AU And Allies Sue Trump Administration And Notre Dame Over Back-Door Negotiations That Deny Women Access To Contraception

From AU's Wall of Separation blog:

Photo: University of Notre Dame students, including members of the student group Irish 4 Reproductive Health that is a plaintiff in the lawsuit, protest the university’s plan to deny students and faculty access to birth control.

Photo: University of Notre Dame students, including members of the student group Irish 4 Reproductive Health that is a plaintiff in the lawsuit, protest the university’s plan to deny students and faculty access to birth control.

Americans United filed a lawsuit yesterday challenging multiple actions by the Trump-Pence administration—including back-room deals with the University of Notre Dame—that would deny countless women access to contraception.

We, along with our partners at the National Women’s Law Center, the Center for Reproductive Rights, and the law firm Macey Swanson LLP, are representing students at Notre Dame, which has cited religious objections as it vows to end students’ and faculty’s coverage for certain forms of birth control, in violation of the Affordable Care Act. Our clients include individuals on the student and faculty health plans, as well as the student group Irish 4 Reproductive Health, which works to advance reproductive justice at the university and in the surrounding community.

Our lawsuit challenges harmful rules that the Trump administration issued last October that allow employers and universities to cite religious objections in order to deny employees and students health insurance coverage of contraception. No employer or university should be able to use religion to dictate their employees’ or students’ healthcare choices. Birth control protects women’s health and helps women plan their families; it allows them to participate in the workforce and pursue their education. In other words, it is critical to their health and equality.

As you may recall, we previously filed a lawsuit on behalf of Notre Dame students at risk of losing coverage. We agreed to dismiss that lawsuit when the university announced that it would not follow the Trump rules and would maintain birth control access.

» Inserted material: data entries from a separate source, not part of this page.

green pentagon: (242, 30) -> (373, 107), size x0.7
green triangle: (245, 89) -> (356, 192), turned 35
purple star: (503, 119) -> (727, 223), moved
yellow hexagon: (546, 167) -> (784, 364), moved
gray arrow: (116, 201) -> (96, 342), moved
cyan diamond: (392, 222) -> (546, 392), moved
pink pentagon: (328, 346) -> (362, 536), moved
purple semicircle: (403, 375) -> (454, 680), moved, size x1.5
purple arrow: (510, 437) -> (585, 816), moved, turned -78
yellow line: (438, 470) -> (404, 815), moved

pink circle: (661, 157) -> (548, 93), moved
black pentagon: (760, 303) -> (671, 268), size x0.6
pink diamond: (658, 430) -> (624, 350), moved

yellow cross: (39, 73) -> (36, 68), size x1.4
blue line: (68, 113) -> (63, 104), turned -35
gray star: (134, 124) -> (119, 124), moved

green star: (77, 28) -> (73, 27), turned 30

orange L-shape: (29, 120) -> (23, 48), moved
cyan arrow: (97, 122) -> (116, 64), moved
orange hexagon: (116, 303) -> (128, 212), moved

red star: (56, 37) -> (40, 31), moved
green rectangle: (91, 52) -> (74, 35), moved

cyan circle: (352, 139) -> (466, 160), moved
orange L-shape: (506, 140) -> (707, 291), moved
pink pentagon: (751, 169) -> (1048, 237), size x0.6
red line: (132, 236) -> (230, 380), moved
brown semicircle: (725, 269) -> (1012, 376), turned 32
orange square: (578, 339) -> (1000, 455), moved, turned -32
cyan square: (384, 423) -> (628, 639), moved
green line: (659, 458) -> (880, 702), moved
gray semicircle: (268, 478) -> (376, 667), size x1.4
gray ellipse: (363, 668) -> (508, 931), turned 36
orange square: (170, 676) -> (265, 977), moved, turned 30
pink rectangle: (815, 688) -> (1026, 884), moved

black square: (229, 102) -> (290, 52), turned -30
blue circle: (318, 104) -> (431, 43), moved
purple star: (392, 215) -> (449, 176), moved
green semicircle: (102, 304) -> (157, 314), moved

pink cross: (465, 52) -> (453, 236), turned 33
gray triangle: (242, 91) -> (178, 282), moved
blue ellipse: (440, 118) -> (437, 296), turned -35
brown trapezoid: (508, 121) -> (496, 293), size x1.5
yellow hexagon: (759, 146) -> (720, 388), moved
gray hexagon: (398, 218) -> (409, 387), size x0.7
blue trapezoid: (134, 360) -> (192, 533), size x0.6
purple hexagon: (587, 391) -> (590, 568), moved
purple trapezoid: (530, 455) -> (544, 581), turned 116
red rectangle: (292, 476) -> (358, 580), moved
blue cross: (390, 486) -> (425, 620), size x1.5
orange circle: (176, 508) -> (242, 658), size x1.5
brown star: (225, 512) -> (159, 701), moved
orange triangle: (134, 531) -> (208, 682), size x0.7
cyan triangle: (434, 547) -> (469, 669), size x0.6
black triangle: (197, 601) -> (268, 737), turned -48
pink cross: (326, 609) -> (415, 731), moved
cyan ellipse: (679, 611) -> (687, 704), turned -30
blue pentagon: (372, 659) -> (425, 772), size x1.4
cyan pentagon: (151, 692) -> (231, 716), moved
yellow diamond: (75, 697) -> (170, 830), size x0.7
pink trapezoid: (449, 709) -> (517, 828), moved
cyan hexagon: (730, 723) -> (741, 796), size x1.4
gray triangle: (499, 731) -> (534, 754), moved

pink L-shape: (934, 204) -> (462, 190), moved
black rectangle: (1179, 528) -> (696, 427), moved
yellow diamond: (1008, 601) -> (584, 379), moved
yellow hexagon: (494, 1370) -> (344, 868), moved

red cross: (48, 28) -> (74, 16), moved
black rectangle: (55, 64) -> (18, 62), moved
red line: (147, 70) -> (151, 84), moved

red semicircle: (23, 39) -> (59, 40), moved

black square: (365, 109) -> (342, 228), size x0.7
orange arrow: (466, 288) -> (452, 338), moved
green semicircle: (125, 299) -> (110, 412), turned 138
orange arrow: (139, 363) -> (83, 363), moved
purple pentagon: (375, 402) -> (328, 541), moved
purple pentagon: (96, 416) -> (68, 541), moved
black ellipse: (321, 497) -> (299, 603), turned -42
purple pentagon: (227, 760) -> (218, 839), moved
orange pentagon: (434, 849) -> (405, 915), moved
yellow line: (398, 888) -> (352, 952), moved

Several days after we dropped our case, however, Notre Dame reversed course and announced that it does indeed intend to deny coverage of some methods of birth control to its students and employees, and that it will begin to charge a copay for other methods. We’ve headed back to court to fight that decision.

But here’s the kicker: Notre Dame, for now, can’t rely on the Trump rules to justify its decision because two federal courts have blocked them from taking effect. It turns out that, separate and apart from the rules, the university has secretly negotiated with the Trump administration. Those negotiations resulted in a settlement agreement between the government and Notre Dame that purports to give the university the right to violate the Affordable Care Act and not provide contraception coverage. Notre Dame had challenged the “accommodation process” that the government created to accommodate those with religious objections to contraception —under that process, an objecting entity can fill out a simple form informing its insurer or the government of its objection, at which point the entity’s third-party insurer becomes responsible for separately providing contraception coverage.

The overwhelming majority of the courts that heard challenges to the accommodation process held that filling out a form does not substantially burden the religious rights of objecting organizations. But the Trump administration ignored all that, citing a misinterpretation of the Religious Freedom Restoration Act as justification for entering the settlement agreement. We’re challenging the agreement in addition to the rules because the government cannot and should not bargain away the rights of countless women, including our clients.

Religious freedom does not give anyone the right to deny access to healthcare. Contraception is critical to women’s health and autonomy. And it is women—not employers, not universities and not the government—who should be in charge of their own healthcare decisions.